The future of field-programmable gate arrays by Alfke, P
THE FUTURE OF FIELD-PROGRAMMABLE GATE ARRAYS
by Peter Alfke, Xilinx, Inc.,San Jose, CA (email:  peter.alfke@xilinx.com)
Field-programmable logic is ideal for customized digital
designs.  Like microprocessors and memories, it offers
the well-known advantages of very high integration:  high
complexity and density, small size, low power
consumption and cost, and high reliability.  On the other
hand, programmable logic avoids the problems of ASICs:
high Non-Recurring Engineering (NRE) costs, long
delays, complex testing issues and the increasingly
difficult electrical issues of deep sub-micron ASICs.
1.  TYPES OF PROGRAMMABLE LOGIC
Simple Programmable Logic (SPLDs or PALs) were
introduced >20 years ago, and are now an insignificant,
rapidly shrinking part of the $2B market for
programmable logic.
Complex Programmable Logic (CPLD) devices make up
35% of the market.  These devices inherited the AND-
OR structure from PALs, but offer more inputs and
outputs and better sharing of product terms.  Pin-to-pin
delays are very short, making CPLDs best suited for wide
decoding, synchronous state machines, and counters.
The design software is simple, easy to use, and it
compiles very fast.
CPLDs are inherently limited in size, and offer relatively
few flip-flops.  The architecture cannot be expanded to
large arrays.  CPLDs have a fairly high static power
consumption, caused by their wired-OR interconnect
structure with many read amplifiers.  Only the
CoolRunner family (formerly Philips, now Xilinx) offers
ultra-low static power consumption.
FPGAs, 53% of the market, have a more ASIC-like
architecture with many flip-flops and distributed routing.

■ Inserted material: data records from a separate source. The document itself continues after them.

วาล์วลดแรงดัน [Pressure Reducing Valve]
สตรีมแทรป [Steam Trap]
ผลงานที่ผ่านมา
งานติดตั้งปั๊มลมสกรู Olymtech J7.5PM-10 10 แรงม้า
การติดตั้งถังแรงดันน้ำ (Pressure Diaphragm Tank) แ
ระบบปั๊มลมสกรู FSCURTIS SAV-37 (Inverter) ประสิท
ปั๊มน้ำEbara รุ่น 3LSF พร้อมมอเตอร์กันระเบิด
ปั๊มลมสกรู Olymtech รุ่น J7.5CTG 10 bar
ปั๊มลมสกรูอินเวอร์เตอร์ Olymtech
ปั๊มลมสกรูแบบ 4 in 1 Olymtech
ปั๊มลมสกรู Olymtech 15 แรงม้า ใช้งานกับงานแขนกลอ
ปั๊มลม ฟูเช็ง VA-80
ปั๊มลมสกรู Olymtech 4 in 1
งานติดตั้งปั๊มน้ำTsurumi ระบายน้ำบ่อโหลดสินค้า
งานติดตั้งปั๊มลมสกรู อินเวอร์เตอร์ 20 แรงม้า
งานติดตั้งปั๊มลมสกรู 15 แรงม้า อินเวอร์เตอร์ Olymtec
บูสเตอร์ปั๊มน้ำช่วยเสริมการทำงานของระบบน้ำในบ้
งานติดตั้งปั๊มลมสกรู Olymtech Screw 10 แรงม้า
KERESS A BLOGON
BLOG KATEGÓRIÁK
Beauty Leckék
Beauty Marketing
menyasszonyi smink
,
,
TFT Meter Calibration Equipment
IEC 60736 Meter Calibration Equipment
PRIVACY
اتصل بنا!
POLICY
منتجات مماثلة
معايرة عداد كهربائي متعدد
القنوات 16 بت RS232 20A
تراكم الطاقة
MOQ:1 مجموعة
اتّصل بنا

A small subgroup of FPGAs uses antifuses to control
their interconnect structure.  Consequently, these devices
maintain their configuration when powered down, they
power-on instantly, and they require no external
configuration memory.  Their internal flip-flops are as
sensitive to radiation-induced single-event upsets as any
other CMOS storage element, but the logic is fairly
immune to radiation problems.
Anti-fuse based FPGAs are one-time-programmable (can
be configured, i.e. programmed, only once), and this
programming takes several or many minutes.  Due to the
specialized processing steps, these devices cannot
migrate to the newest and most advanced CMOS
processes, and they do not offer multy-100,000 or million
gate capability, and they probably never will.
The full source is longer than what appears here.